* Work to complete *
Each line that includes the word "unarmed" should be copied from the records.

* Exercise data *
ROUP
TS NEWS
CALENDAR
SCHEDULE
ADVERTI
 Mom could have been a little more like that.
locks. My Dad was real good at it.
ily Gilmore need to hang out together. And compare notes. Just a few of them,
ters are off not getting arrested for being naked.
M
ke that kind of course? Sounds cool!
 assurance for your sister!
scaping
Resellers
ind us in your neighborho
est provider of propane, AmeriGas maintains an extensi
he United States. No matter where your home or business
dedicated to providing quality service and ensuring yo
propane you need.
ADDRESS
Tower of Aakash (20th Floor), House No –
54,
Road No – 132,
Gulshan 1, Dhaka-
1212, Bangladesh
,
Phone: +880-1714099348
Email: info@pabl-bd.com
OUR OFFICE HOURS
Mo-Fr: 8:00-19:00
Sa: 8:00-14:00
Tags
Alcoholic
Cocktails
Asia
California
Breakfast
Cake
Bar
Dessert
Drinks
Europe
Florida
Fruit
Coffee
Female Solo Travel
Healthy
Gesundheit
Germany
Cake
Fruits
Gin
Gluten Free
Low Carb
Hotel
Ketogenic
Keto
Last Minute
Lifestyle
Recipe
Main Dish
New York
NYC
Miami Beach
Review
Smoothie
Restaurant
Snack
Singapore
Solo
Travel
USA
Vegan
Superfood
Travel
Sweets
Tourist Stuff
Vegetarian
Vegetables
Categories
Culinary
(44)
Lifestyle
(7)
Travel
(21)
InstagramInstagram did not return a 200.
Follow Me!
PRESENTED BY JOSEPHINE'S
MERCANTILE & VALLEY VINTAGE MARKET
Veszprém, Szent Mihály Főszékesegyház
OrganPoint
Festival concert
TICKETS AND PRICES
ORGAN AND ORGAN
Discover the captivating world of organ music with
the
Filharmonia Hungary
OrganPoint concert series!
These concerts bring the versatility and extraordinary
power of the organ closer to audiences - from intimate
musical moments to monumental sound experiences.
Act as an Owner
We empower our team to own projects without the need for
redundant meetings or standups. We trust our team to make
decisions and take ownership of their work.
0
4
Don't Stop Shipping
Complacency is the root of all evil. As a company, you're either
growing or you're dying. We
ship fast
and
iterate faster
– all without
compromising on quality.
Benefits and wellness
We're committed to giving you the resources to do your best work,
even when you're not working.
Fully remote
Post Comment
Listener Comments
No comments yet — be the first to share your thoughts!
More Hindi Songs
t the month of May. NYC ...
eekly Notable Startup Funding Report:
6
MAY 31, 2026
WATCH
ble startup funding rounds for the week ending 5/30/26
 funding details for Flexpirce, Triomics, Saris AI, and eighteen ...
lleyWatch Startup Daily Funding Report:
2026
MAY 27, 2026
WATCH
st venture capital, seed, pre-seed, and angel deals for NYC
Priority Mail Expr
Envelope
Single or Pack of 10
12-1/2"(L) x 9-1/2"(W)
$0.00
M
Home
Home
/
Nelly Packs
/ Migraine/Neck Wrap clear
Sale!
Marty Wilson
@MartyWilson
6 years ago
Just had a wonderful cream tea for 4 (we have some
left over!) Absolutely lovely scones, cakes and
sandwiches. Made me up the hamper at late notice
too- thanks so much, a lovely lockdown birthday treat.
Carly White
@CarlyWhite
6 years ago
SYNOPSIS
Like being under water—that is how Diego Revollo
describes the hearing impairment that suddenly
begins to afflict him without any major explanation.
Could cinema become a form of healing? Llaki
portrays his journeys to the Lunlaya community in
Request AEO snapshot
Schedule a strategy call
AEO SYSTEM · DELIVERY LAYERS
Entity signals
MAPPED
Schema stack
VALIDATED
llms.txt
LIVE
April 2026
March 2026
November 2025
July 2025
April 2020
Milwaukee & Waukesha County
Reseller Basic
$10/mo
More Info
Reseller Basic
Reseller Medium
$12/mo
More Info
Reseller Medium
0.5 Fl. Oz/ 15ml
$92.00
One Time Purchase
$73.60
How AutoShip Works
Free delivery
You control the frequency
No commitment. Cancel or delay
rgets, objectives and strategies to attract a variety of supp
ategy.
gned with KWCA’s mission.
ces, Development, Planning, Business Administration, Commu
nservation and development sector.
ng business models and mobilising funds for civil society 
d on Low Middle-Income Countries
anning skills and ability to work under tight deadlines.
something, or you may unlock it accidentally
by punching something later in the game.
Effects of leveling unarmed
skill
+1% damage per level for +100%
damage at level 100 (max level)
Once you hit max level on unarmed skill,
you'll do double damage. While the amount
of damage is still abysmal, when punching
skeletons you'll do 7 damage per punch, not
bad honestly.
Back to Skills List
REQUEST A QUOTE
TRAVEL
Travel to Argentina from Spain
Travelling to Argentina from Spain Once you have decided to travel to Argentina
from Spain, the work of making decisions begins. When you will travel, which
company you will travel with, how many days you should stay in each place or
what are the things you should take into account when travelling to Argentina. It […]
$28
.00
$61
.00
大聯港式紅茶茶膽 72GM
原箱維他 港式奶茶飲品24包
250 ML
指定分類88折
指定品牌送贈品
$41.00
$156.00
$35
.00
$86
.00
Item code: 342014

* Answer to the problem *
Effects of leveling unarmed
Once you hit max level on unarmed skill,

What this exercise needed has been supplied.